La giustificazione degli attivisti: preservare la cultura umana
Se ci fosse bisogno di precisarlo, naturalmente niente di tutto questo è legale. Dal canto suo, Anna’s Archive giustifica l’operazione come parte della propria missione dichiarata di “preservare la conoscenza e la cultura umana“, presentandola più come un atto di conservazione culturale che come vera e propria pirateria. Tuttavia è evidente che c’è molta sovrapposizione tra queste due definizioni, e la distinzione appare piuttosto sottile quando si parla di sottrarre e distribuire illegalmente 300 terabyte di contenuti protetti da copyright.

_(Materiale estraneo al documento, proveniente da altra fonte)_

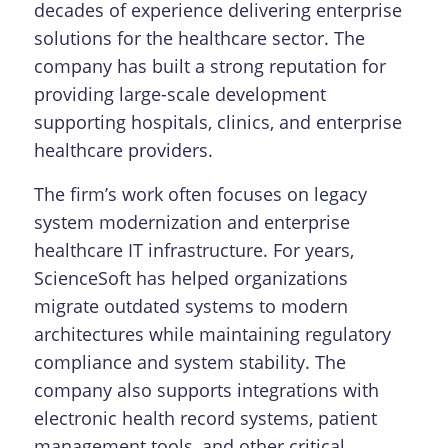
decades of experience delivering enterprise
solutions for the healthcare sector. The
company has built a strong reputation for
providing large-scale development
supporting hospitals, clinics, and enterprise
healthcare providers.
The firm’s work often focuses on legacy
system modernization and enterprise
healthcare IT infrastructure. For years,
ScienceSoft has helped organizations
migrate outdated systems to modern
architectures while maintaining regulatory
compliance and system stability. The
company also supports integrations with
electronic health record systems, patient
management tools, and other critical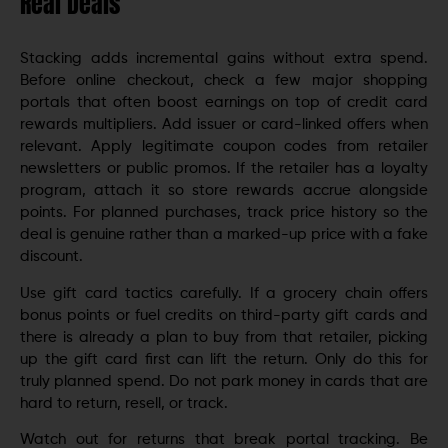
Real Deals
Stacking adds incremental gains without extra spend.
Before online checkout, check a few major shopping
portals that often boost earnings on top of credit card
rewards multipliers. Add issuer or card-linked offers when
relevant. Apply legitimate coupon codes from retailer
newsletters or public promos. If the retailer has a loyalty
program, attach it so store rewards accrue alongside
points. For planned purchases, track price history so the
deal is genuine rather than a marked-up price with a fake
discount.
Use gift card tactics carefully. If a grocery chain offers
bonus points or fuel credits on third-party gift cards and
there is already a plan to buy from that retailer, picking
up the gift card first can lift the return. Only do this for
truly planned spend. Do not park money in cards that are
hard to return, resell, or track.
Watch out for returns that break portal tracking. Be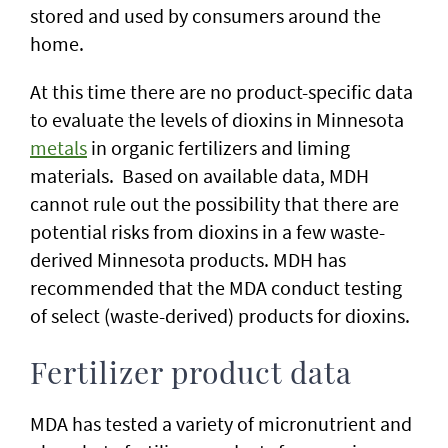
stored and used by consumers around the
home.
At this time there are no product-specific data
to evaluate the levels of dioxins in Minnesota
metals
in organic fertilizers and liming
materials. Based on available data, MDH
cannot rule out the possibility that there are
potential risks from dioxins in a few waste-
derived Minnesota products. MDH has
recommended that the MDA conduct testing
of select (waste-derived) products for dioxins.
Fertilizer product data
MDA has tested a variety of micronutrient and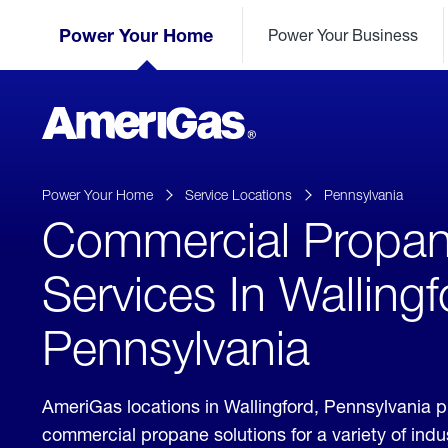
Skip
Header
to
Power Your Home
Power Your Business
Skipped.
Content
(press
ENTER)
AmeriGas
Propane
logo
Power Your Home
Service Locations
Pennsylvania
Commercial Propa
Services In Wallingf
Pennsylvania
AmeriGas locations in Wallingford, Pennsylvania 
commercial propane solutions for a variety of ind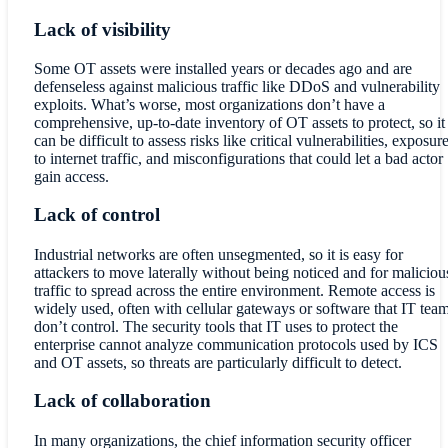
Lack of visibility
Some OT assets were installed years or decades ago and are
defenseless against malicious traffic like DDoS and vulnerability
exploits. What’s worse, most organizations don’t have a
comprehensive, up-to-date inventory of OT assets to protect, so it
can be difficult to assess risks like critical vulnerabilities, exposur
to internet traffic, and misconfigurations that could let a bad actor
gain access.
Lack of control
Industrial networks are often unsegmented, so it is easy for
attackers to move laterally without being noticed and for maliciou
traffic to spread across the entire environment. Remote access is
widely used, often with cellular gateways or software that IT tea
don’t control. The security tools that IT uses to protect the
enterprise cannot analyze communication protocols used by ICS
and OT assets, so threats are particularly difficult to detect.
Lack of collaboration
In many organizations, the chief information security officer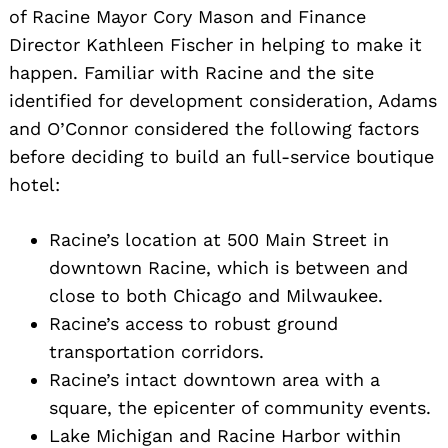
of Racine Mayor Cory Mason and Finance
Director Kathleen Fischer in helping to make it
happen. Familiar with Racine and the site
identified for development consideration, Adams
and O’Connor considered the following factors
before deciding to build an full-service boutique
hotel:
Racine’s location at 500 Main Street in
downtown Racine, which is between and
close to both Chicago and Milwaukee.
Racine’s access to robust ground
transportation corridors.
Racine’s intact downtown area with a
square, the epicenter of community events.
Lake Michigan and Racine Harbor within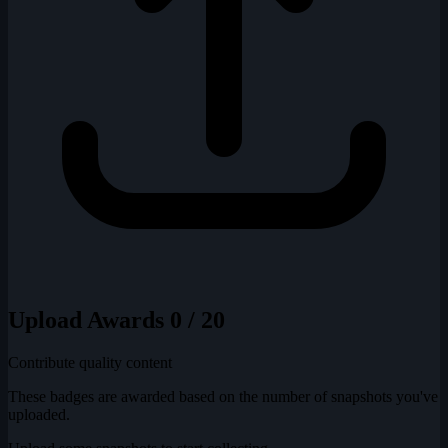
Upload Awards
0 / 20
Contribute quality content
These badges are awarded based on the number of snapshots you've
uploaded.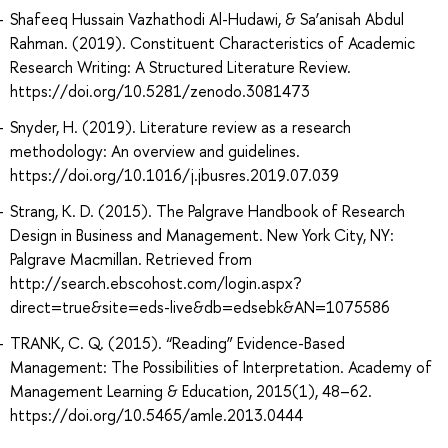
Shafeeq Hussain Vazhathodi Al-Hudawi, & Sa’anisah Abdul
Rahman. (2019). Constituent Characteristics of Academic
Research Writing: A Structured Literature Review.
https://doi.org/10.5281/zenodo.3081473
Snyder, H. (2019). Literature review as a research
methodology: An overview and guidelines.
https://doi.org/10.1016/j.jbusres.2019.07.039
Strang, K. D. (2015). The Palgrave Handbook of Research
Design in Business and Management. New York City, NY:
Palgrave Macmillan. Retrieved from
http://search.ebscohost.com/login.aspx?
direct=true&site=eds-live&db=edsebk&AN=1075586
TRANK, C. Q. (2015). “Reading” Evidence-Based
Management: The Possibilities of Interpretation. Academy of
Management Learning & Education, 2015(1), 48–62.
https://doi.org/10.5465/amle.2013.0444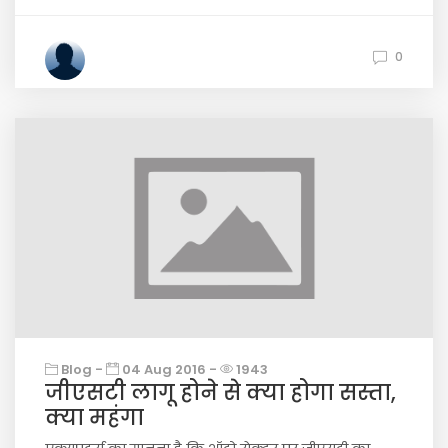
0
Blog -
04 Aug 2016 -
1943
जीएसटी लागू होने से क्या होगा सस्ता,
क्या महंगा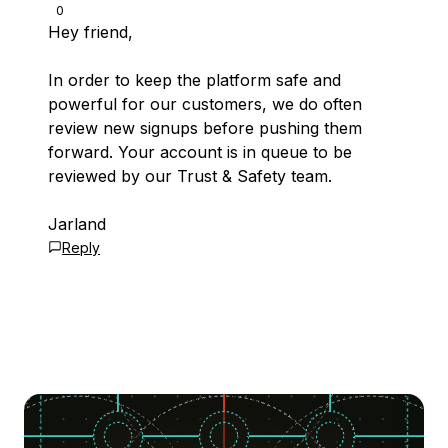
0
Hey friend,
In order to keep the platform safe and
powerful for our customers, we do often
review new signups before pushing them
forward. Your account is in queue to be
reviewed by our Trust & Safety team.
Jarland
Reply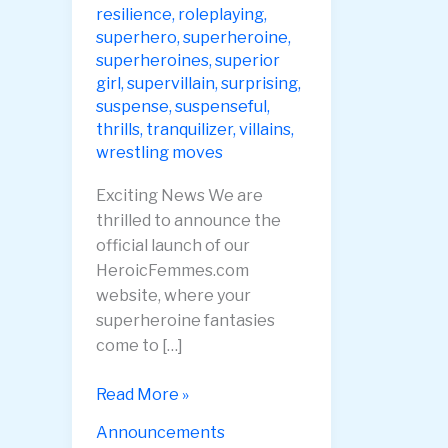
resilience
,
roleplaying
,
superhero
,
superheroine
,
superheroines
,
superior
girl
,
supervillain
,
surprising
,
suspense
,
suspenseful
,
thrills
,
tranquilizer
,
villains
,
wrestling moves
Exciting News We are
thrilled to announce the
official launch of our
HeroicFemmes.com
website, where your
superheroine fantasies
come to […]
Heroic
Read More »
Femmes
Announcements
Website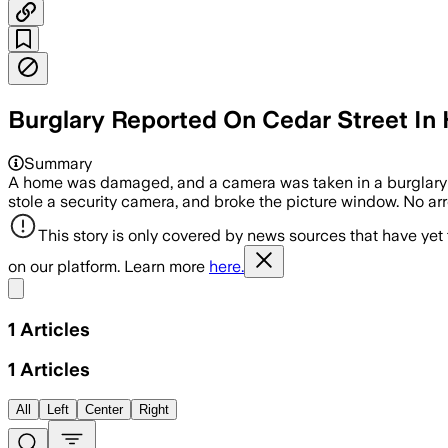
Burglary Reported On Cedar Street In 
Summary
A home was damaged, and a camera was taken in a burglary
stole a security camera, and broke the picture window. No arr
This story is only covered by news sources that have yet
on our platform. Learn more
here.
Share menu
1
Articles
1
Articles
All
Left
Center
Right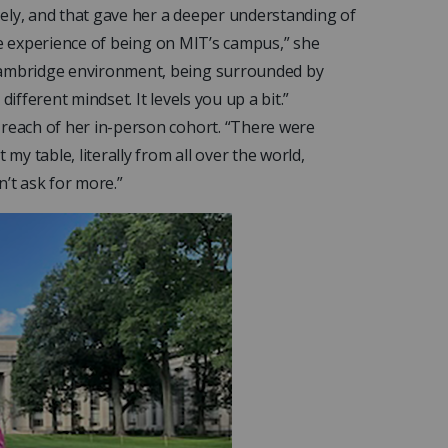
ely, and that gave her a deeper understanding of
 the experience of being on MIT’s campus,” she
 Cambridge environment, being surrounded by
 different mindset. It levels you up a bit.”
 reach of her in-person cohort. “There were
my table, literally from all over the world,
n’t ask for more.”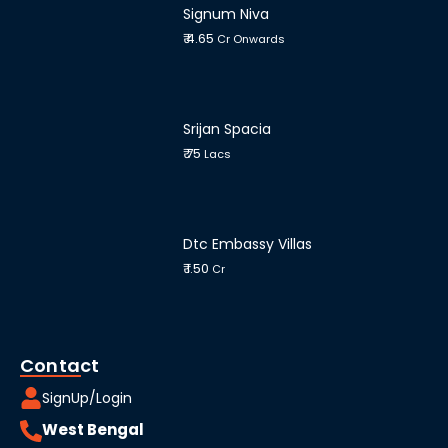
Signum Niva
₹ 4.65
Cr Onwards
Srijan Spacia
₹ 75
Lacs
Dtc Embassy Villas
₹ 1.50
Cr
Contact
SignUp/Login
West Bengal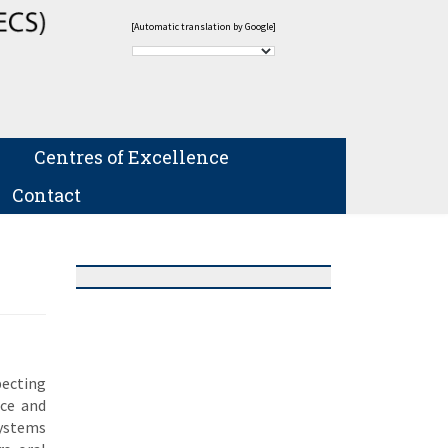
[Automatic translation by Google]
Centres of Excellence
Contact
pecting
nce and
Systems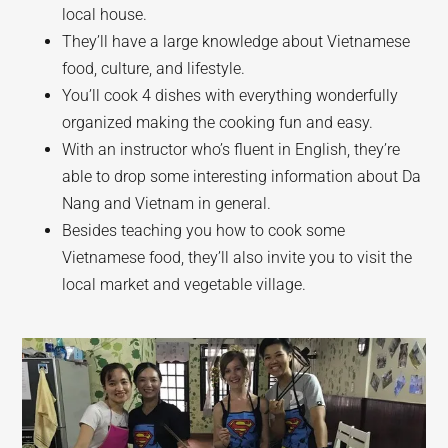
local house.
They’ll have a large knowledge about Vietnamese
food, culture, and lifestyle.
You’ll cook 4 dishes with everything wonderfully
organized making the cooking fun and easy.
With an instructor who’s fluent in English, they’re
able to drop some interesting information about Da
Nang and Vietnam in general.
Besides teaching you how to cook some
Vietnamese food, they’ll also invite you to visit the
local market and vegetable village.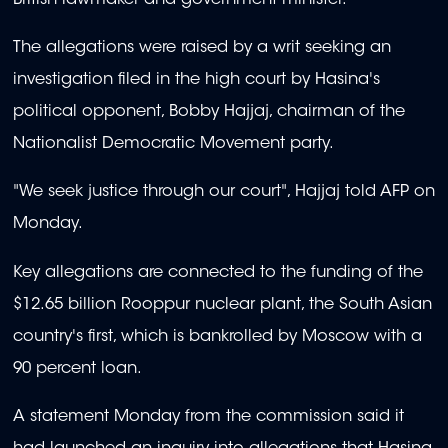
The allegations were raised by a writ seeking an
investigation filed in the high court by Hasina's
political opponent, Bobby Hajjaj, chairman of the
Nationalist Democratic Movement party.
"We seek justice through our court", Hajjaj told AFP on
Monday.
Key allegations are connected to the funding of the
$12.65 billion Rooppur nuclear plant, the South Asian
country's first, which is bankrolled by Moscow with a
90 percent loan.
A statement Monday from the commission said it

Il gruppo Anna’s Archive è noto per operazioni simili in passato, avendo creato enormi archivi di libri, paper scientifici e altri materiali culturali che distribuisce gratuitamente nonostante le protezioni legali. La loro filosofia si basa sull’idea che la conoscenza e la cultura dovrebbero essere accessibili a tutti gratuitamente, una posizione che trova sostenitori nel movimento per l’accesso aperto ma che ovviamente entra in conflitto diretto con i diritti d’autore e con il modello di business delle piattaforme di streaming. Resta da vedere quali azioni legali intraprenderà Spotify, considerando che l’archivio è già in circolazione e praticamente impossibile da rimuovere completamente una volta distribuito attraverso la rete torrent.